After an introduction, delivered by Schroth student Taylor English, 17, Ms. Ghizzone emerged onstage, where she was greeted with thunderous applause. The ovation quickly subsided as the audience listened with rapt attention to her speech about the challenges and triumphs of living with cerebral palsy.

Using an assistive communication device called an ECO, a voice output system which uses eye gaze technology, tracking the user’s eye movement to interpret into speech, Ms. Ghizzone told the audience that despite being unable to walk and talk, she accepts and loves herself, and that she, like all people with disabilities, wants to be treated like everybody else.

“I would like to be able to talk and walk, but I can’t,” she said, through her ECO. “I have to make the best of it. I can accept myself for who I am. I think I could have been a lot worse off than I am right now.”

Ms. Ghizzone shared with the students her experiences growing up with cerebral palsy, and her fight to be treated with fairness and respect. She spoke of setting and achieving her three life goals, including going to college, getting a job, and becoming an author, the latter of which she accomplished just this year.

She encouraged the students to try to empathize with those with disabilities, to reserve judgment, to get to know people with special needs, and above all to Be On Point keynote speaker Denise Ghizzonetreat everyone with kindness and respect.
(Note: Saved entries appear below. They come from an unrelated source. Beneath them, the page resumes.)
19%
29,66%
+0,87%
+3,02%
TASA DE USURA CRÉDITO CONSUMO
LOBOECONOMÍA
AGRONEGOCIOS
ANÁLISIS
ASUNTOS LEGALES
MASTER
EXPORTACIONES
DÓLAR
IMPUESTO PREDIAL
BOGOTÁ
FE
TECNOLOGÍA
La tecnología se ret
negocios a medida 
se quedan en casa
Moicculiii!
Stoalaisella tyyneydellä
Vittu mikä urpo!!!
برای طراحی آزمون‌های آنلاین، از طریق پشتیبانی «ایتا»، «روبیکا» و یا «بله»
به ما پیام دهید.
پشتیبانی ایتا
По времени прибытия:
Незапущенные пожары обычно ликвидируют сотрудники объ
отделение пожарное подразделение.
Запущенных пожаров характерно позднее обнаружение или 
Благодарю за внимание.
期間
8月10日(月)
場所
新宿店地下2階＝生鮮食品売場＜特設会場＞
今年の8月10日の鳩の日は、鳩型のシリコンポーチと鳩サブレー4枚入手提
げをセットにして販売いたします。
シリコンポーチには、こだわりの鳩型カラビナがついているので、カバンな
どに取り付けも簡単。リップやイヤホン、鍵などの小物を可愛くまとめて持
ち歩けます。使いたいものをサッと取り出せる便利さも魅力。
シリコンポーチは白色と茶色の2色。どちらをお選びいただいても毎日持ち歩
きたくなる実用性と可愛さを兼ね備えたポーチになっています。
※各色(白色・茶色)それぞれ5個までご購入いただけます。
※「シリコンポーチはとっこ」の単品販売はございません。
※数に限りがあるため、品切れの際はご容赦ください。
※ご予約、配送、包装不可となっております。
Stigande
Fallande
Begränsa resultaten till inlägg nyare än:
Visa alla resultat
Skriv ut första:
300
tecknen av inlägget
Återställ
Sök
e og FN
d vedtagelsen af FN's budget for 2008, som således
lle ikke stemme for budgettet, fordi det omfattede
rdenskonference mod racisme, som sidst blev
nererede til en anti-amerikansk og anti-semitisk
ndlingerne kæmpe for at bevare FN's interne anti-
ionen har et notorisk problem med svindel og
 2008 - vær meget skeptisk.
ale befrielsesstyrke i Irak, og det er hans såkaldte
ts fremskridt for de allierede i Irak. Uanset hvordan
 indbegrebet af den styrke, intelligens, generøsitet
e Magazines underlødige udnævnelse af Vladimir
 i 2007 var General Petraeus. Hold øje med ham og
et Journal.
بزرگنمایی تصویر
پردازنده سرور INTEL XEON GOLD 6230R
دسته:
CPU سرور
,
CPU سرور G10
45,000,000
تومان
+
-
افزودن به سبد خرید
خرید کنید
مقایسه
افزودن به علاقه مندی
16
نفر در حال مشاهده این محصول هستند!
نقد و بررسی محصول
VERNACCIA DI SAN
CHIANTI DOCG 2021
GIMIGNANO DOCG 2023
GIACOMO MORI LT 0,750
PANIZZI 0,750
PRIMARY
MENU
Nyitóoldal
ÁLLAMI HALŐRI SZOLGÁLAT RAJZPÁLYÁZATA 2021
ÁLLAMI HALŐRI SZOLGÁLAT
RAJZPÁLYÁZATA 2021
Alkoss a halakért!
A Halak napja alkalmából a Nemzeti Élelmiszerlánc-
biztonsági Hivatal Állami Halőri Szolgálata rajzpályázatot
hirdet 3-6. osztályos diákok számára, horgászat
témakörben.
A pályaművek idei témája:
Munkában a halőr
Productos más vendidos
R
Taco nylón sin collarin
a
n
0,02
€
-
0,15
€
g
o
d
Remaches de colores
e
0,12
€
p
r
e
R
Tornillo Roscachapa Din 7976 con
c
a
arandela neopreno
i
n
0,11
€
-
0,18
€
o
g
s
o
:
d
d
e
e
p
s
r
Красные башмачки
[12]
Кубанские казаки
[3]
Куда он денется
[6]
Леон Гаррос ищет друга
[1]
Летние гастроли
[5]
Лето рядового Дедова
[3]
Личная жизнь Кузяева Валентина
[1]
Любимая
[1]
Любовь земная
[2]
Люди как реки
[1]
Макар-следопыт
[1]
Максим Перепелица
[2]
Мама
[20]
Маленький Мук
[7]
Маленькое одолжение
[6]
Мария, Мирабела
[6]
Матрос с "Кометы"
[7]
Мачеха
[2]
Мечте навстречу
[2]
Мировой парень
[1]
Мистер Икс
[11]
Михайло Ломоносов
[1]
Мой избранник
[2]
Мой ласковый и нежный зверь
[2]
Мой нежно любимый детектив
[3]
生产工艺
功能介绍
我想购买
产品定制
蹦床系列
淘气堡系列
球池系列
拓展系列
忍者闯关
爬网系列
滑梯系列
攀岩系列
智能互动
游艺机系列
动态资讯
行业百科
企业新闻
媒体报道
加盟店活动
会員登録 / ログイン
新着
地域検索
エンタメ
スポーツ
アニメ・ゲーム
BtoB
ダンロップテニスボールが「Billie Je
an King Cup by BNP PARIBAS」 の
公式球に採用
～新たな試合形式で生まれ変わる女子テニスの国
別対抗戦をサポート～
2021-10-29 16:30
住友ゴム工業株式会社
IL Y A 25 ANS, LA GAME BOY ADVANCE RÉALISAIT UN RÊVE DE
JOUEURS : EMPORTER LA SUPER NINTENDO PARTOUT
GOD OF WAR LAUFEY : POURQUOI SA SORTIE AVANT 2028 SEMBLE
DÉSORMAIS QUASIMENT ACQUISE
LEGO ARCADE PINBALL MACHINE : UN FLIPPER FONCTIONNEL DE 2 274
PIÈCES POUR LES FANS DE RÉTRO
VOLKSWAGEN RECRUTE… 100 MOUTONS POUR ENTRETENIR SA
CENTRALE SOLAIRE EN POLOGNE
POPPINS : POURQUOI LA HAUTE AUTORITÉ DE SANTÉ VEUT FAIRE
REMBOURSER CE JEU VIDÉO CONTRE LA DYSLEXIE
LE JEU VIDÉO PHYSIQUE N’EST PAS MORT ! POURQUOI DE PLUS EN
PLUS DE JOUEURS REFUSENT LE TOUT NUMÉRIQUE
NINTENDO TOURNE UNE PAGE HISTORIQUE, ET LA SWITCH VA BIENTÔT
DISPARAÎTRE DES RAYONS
“When you approach someone in a wheelchair, stand in front of us and please don’t touch our equipment,” she said. “Be kind and talk to us. Don’t judge a person by what you see in front of you. You are missing a lot if you do that.”

“I’m so grateful to Denise Ghizzone for once again sharing her powerful message with our students,” said Principal Karcich. “She reminds us to never underestimate the power of positivity or the impact you can have on others. I also thank her for inspiring the establishment of the PPBHS-Schroth School Initiative.”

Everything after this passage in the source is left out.